If you have had previous undiagnosed spells of dizziness, fainting, palpitations, or tachycardia, having a routine EKG is prudent. If you have further suspicions, then seeing a cardiologist for more testing would be useful to confirm the diagnosis. Once familiar with the diagnosis, there are several treatments available, including cardiac medications, or electrical cardioversion; if the WPW is persistent or recurrent, there is a definitive, potentially curative treatment: the destruction of the abnormal electrical pathway by radiofrequency catheter ablation.

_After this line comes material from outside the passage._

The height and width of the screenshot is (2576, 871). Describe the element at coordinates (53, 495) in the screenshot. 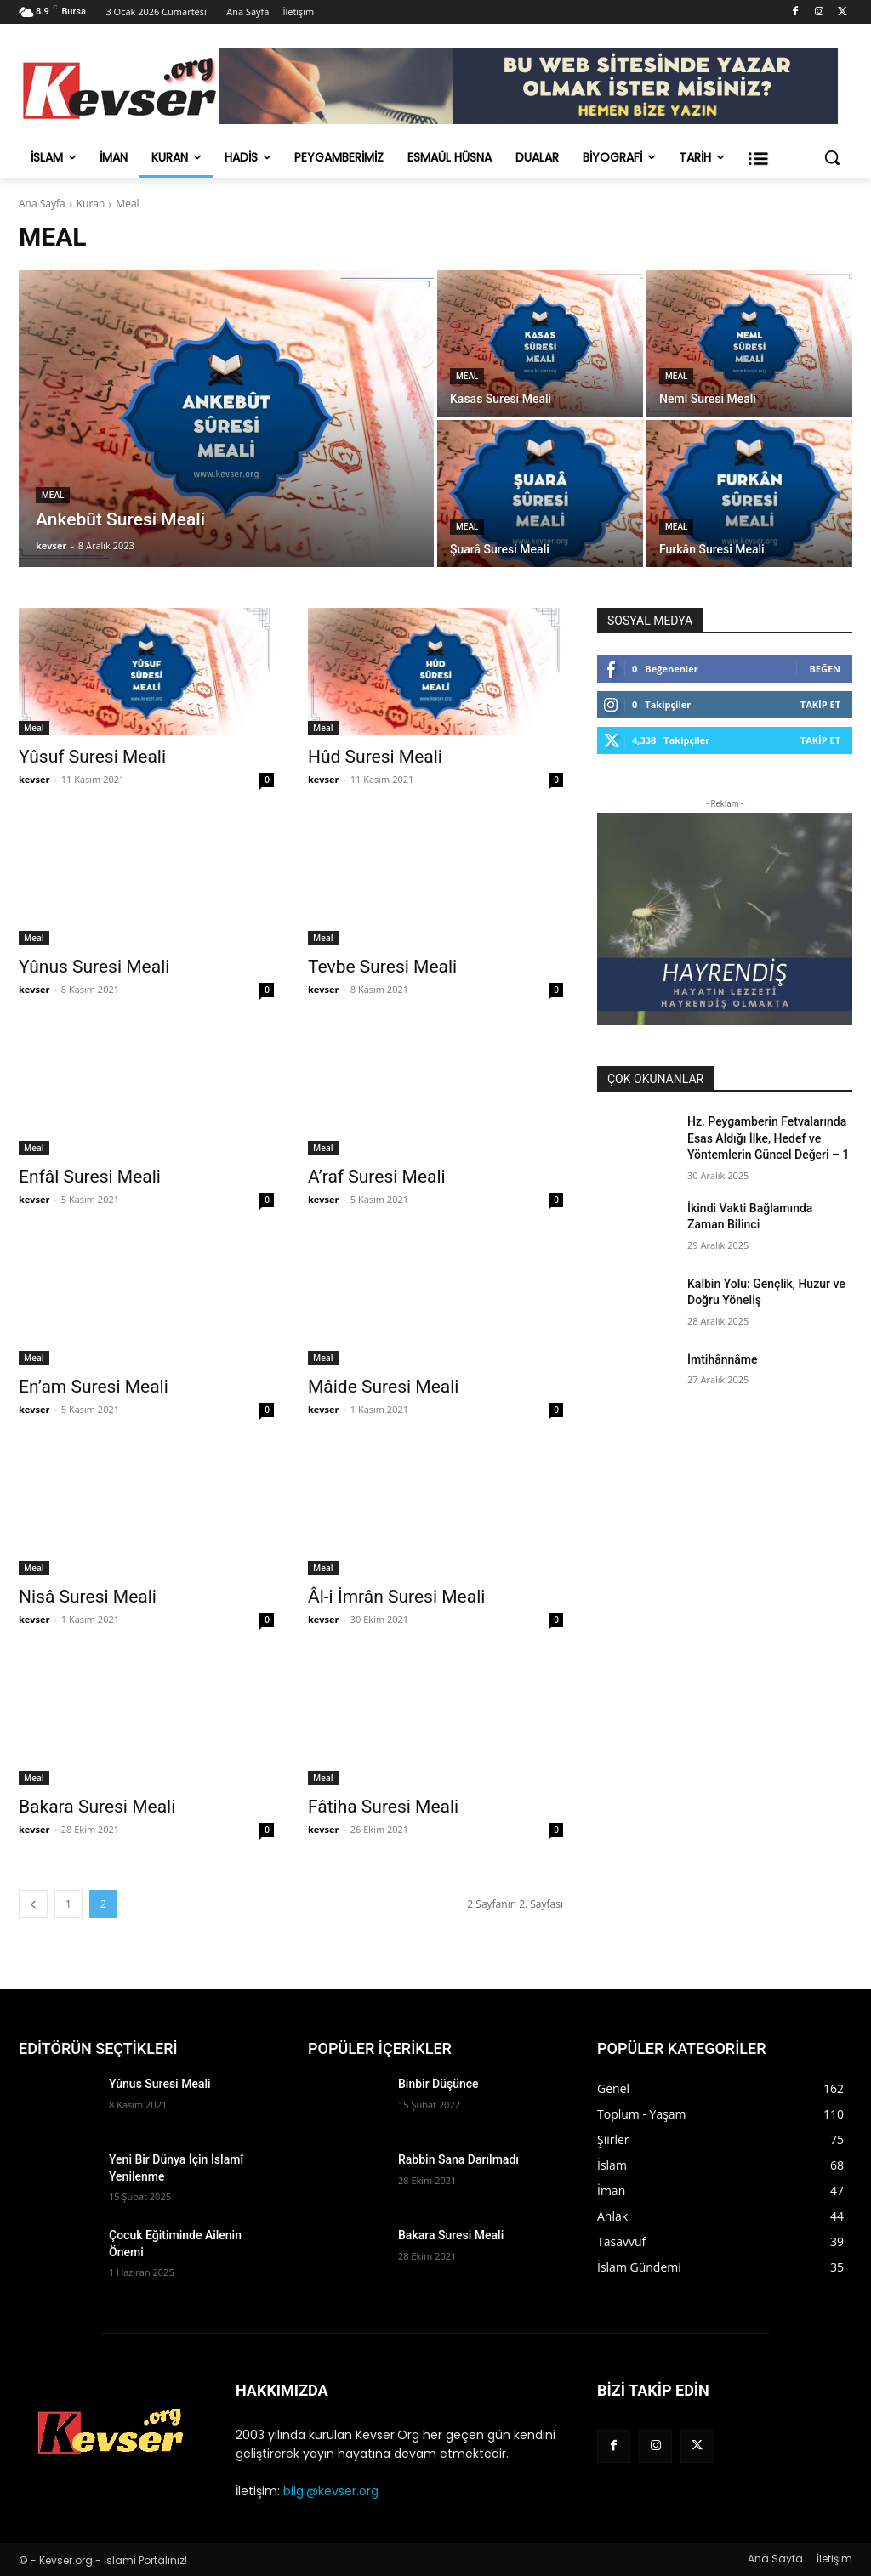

This is a Latin term meaning “concussion of the heart”, and is a very unusual event caused by direct, blunt, non-penetrating trauma to the chest, perfectly timed to a vulnerable phase of the cardiac cycle (such as when ventricular polarization occurs), causing a spontaneous, sudden, fatal arrhythmia. It is suspected that the blunt force causes a significant transfer of kinetic energy to the heart, enough to disrupt the cardiac rhythm. Resuscitation of this event has been poor, even on land-based occurrences, such as with a baseball, a hockey puck or other blow striking the chest.
Although such a blow has never been witnessed in a mass start swimming event (frankly, it is hard for anything to be observed out in open water), open water swimmers need to be aware that being struck on the chest by another swimmer’s heel kick could, at least in theory, have lethal consequences. The solution: steer clear of other swimmers, especially when overtaking someone slower.